Segment Start: Exercise data

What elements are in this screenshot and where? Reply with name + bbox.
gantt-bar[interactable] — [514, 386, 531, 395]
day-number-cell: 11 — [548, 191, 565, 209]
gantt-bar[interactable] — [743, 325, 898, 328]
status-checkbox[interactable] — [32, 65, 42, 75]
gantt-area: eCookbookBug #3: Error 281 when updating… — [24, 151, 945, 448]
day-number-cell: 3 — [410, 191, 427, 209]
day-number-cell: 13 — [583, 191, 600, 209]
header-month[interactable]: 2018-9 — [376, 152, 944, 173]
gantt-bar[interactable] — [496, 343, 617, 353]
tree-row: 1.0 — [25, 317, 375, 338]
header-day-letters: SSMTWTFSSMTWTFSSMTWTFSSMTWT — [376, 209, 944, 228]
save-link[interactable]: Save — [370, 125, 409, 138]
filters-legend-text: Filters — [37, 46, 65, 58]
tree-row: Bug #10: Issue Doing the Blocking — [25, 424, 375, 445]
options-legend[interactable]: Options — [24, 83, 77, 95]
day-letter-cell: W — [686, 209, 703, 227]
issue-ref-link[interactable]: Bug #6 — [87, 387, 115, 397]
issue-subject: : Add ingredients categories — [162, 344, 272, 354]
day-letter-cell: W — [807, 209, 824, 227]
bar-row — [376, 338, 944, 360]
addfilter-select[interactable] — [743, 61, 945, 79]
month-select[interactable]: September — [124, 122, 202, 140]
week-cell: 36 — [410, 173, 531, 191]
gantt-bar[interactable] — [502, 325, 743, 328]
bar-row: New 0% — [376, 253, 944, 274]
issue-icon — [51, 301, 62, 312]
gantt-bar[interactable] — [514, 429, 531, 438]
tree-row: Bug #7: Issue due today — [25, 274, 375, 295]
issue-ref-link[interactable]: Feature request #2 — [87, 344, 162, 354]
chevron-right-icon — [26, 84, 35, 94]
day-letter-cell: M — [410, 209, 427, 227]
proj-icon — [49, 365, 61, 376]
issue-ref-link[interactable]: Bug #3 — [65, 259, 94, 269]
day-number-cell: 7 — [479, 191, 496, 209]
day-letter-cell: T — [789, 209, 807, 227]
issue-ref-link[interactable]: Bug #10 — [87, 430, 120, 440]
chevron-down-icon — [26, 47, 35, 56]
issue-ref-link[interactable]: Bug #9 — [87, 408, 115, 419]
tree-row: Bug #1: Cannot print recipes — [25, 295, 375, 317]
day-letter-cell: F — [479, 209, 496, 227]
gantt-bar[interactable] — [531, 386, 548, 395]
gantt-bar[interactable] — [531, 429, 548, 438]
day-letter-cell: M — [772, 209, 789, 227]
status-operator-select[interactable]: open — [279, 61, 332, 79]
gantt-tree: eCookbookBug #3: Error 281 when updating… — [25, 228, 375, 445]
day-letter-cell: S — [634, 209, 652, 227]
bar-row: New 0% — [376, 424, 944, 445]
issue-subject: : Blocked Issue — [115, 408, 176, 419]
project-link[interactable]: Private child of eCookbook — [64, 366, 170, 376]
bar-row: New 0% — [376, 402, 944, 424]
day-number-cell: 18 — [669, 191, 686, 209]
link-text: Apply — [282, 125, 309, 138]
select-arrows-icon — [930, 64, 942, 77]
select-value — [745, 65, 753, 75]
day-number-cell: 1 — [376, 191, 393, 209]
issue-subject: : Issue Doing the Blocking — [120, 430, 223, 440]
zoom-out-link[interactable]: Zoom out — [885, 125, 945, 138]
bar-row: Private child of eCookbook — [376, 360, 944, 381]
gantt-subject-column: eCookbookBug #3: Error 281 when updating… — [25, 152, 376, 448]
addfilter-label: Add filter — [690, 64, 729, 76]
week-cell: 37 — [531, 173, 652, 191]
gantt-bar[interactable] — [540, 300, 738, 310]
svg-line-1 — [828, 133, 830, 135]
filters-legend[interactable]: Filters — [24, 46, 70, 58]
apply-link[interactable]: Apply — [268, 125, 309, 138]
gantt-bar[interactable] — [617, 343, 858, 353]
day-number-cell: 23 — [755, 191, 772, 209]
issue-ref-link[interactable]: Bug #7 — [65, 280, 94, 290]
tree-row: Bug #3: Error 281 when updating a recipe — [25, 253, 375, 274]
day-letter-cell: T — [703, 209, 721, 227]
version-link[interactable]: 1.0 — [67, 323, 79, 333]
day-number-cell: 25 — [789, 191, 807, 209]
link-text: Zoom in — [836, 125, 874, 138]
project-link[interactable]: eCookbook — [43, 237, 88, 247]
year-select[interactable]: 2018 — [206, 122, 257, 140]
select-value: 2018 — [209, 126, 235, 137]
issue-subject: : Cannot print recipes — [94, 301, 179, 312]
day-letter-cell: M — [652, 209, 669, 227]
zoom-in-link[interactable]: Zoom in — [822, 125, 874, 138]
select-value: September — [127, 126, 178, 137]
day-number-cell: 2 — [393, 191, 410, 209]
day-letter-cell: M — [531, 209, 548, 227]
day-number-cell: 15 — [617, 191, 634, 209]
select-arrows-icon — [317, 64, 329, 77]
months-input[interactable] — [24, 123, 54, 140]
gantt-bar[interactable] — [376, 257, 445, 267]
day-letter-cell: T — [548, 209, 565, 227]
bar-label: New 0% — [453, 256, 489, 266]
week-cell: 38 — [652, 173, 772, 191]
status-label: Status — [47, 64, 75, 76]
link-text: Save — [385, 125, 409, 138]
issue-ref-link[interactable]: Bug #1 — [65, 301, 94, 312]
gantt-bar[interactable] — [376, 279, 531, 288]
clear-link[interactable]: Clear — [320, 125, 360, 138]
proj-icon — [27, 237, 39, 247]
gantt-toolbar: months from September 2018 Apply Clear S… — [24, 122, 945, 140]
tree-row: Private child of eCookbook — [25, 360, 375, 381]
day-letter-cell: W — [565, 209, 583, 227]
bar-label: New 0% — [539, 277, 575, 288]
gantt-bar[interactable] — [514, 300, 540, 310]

Segment End: Exercise data

Work request
All of the entries need to be reproduced exactly; please write them out.

Result of the exercise
What elements are in this screenshot and where? Reply with name + bbox.
gantt-bar[interactable] — [514, 386, 531, 395]
day-number-cell: 11 — [548, 191, 565, 209]
gantt-bar[interactable] — [743, 325, 898, 328]
status-checkbox[interactable] — [32, 65, 42, 75]
gantt-area: eCookbookBug #3: Error 281 when updating… — [24, 151, 945, 448]
day-number-cell: 3 — [410, 191, 427, 209]
day-number-cell: 13 — [583, 191, 600, 209]
header-month[interactable]: 2018-9 — [376, 152, 944, 173]
gantt-bar[interactable] — [496, 343, 617, 353]
tree-row: 1.0 — [25, 317, 375, 338]
header-day-letters: SSMTWTFSSMTWTFSSMTWTFSSMTWT — [376, 209, 944, 228]
save-link[interactable]: Save — [370, 125, 409, 138]
filters-legend-text: Filters — [37, 46, 65, 58]
tree-row: Bug #10: Issue Doing the Blocking — [25, 424, 375, 445]
options-legend[interactable]: Options — [24, 83, 77, 95]
day-letter-cell: W — [686, 209, 703, 227]
issue-ref-link[interactable]: Bug #6 — [87, 387, 115, 397]
issue-subject: : Add ingredients categories — [162, 344, 272, 354]
day-letter-cell: W — [807, 209, 824, 227]
bar-row — [376, 338, 944, 360]
addfilter-select[interactable] — [743, 61, 945, 79]
month-select[interactable]: September — [124, 122, 202, 140]
week-cell: 36 — [410, 173, 531, 191]
gantt-bar[interactable] — [502, 325, 743, 328]
bar-row: New 0% — [376, 253, 944, 274]
issue-icon — [51, 301, 62, 312]
gantt-bar[interactable] — [514, 429, 531, 438]
tree-row: Bug #7: Issue due today — [25, 274, 375, 295]
issue-ref-link[interactable]: Feature request #2 — [87, 344, 162, 354]
chevron-right-icon — [26, 84, 35, 94]
day-letter-cell: M — [410, 209, 427, 227]
proj-icon — [49, 365, 61, 376]
issue-ref-link[interactable]: Bug #3 — [65, 259, 94, 269]
day-number-cell: 7 — [479, 191, 496, 209]
day-letter-cell: T — [789, 209, 807, 227]
issue-ref-link[interactable]: Bug #10 — [87, 430, 120, 440]
chevron-down-icon — [26, 47, 35, 56]
issue-ref-link[interactable]: Bug #9 — [87, 408, 115, 419]
tree-row: Bug #1: Cannot print recipes — [25, 295, 375, 317]
day-letter-cell: F — [479, 209, 496, 227]
gantt-bar[interactable] — [531, 386, 548, 395]
gantt-bar[interactable] — [531, 429, 548, 438]
day-letter-cell: M — [772, 209, 789, 227]
status-operator-select[interactable]: open — [279, 61, 332, 79]
gantt-tree: eCookbookBug #3: Error 281 when updating… — [25, 228, 375, 445]
day-letter-cell: S — [634, 209, 652, 227]
bar-row: New 0% — [376, 424, 944, 445]
issue-subject: : Blocked Issue — [115, 408, 176, 419]
project-link[interactable]: Private child of eCookbook — [64, 366, 170, 376]
bar-row: New 0% — [376, 402, 944, 424]
day-number-cell: 18 — [669, 191, 686, 209]
link-text: Apply — [282, 125, 309, 138]
select-arrows-icon — [930, 64, 942, 77]
select-value — [745, 65, 753, 75]
day-number-cell: 1 — [376, 191, 393, 209]
issue-subject: : Issue Doing the Blocking — [120, 430, 223, 440]
zoom-out-link[interactable]: Zoom out — [885, 125, 945, 138]
bar-row: Private child of eCookbook — [376, 360, 944, 381]
gantt-subject-column: eCookbookBug #3: Error 281 when updating… — [25, 152, 376, 448]
addfilter-label: Add filter — [690, 64, 729, 76]
week-cell: 37 — [531, 173, 652, 191]
gantt-bar[interactable] — [540, 300, 738, 310]
svg-line-1 — [828, 133, 830, 135]
filters-legend[interactable]: Filters — [24, 46, 70, 58]
apply-link[interactable]: Apply — [268, 125, 309, 138]
gantt-bar[interactable] — [617, 343, 858, 353]
day-number-cell: 23 — [755, 191, 772, 209]
issue-ref-link[interactable]: Bug #7 — [65, 280, 94, 290]
tree-row: Bug #3: Error 281 when updating a recipe — [25, 253, 375, 274]
day-letter-cell: T — [703, 209, 721, 227]
version-link[interactable]: 1.0 — [67, 323, 79, 333]
day-number-cell: 25 — [789, 191, 807, 209]
link-text: Zoom in — [836, 125, 874, 138]
project-link[interactable]: eCookbook — [43, 237, 88, 247]
year-select[interactable]: 2018 — [206, 122, 257, 140]
select-value: 2018 — [209, 126, 235, 137]
issue-subject: : Cannot print recipes — [94, 301, 179, 312]
day-letter-cell: M — [652, 209, 669, 227]
zoom-in-link[interactable]: Zoom in — [822, 125, 874, 138]
select-value: September — [127, 126, 178, 137]
day-number-cell: 2 — [393, 191, 410, 209]
day-letter-cell: M — [531, 209, 548, 227]
day-number-cell: 15 — [617, 191, 634, 209]
select-arrows-icon — [317, 64, 329, 77]
months-input[interactable] — [24, 123, 54, 140]
gantt-bar[interactable] — [376, 257, 445, 267]
day-letter-cell: T — [548, 209, 565, 227]
bar-label: New 0% — [453, 256, 489, 266]
week-cell: 38 — [652, 173, 772, 191]
status-label: Status — [47, 64, 75, 76]
link-text: Save — [385, 125, 409, 138]
issue-ref-link[interactable]: Bug #1 — [65, 301, 94, 312]
gantt-bar[interactable] — [376, 279, 531, 288]
clear-link[interactable]: Clear — [320, 125, 360, 138]
proj-icon — [27, 237, 39, 247]
gantt-toolbar: months from September 2018 Apply Clear S… — [24, 122, 945, 140]
tree-row: Private child of eCookbook — [25, 360, 375, 381]
day-letter-cell: W — [565, 209, 583, 227]
bar-label: New 0% — [539, 277, 575, 288]
gantt-bar[interactable] — [514, 300, 540, 310]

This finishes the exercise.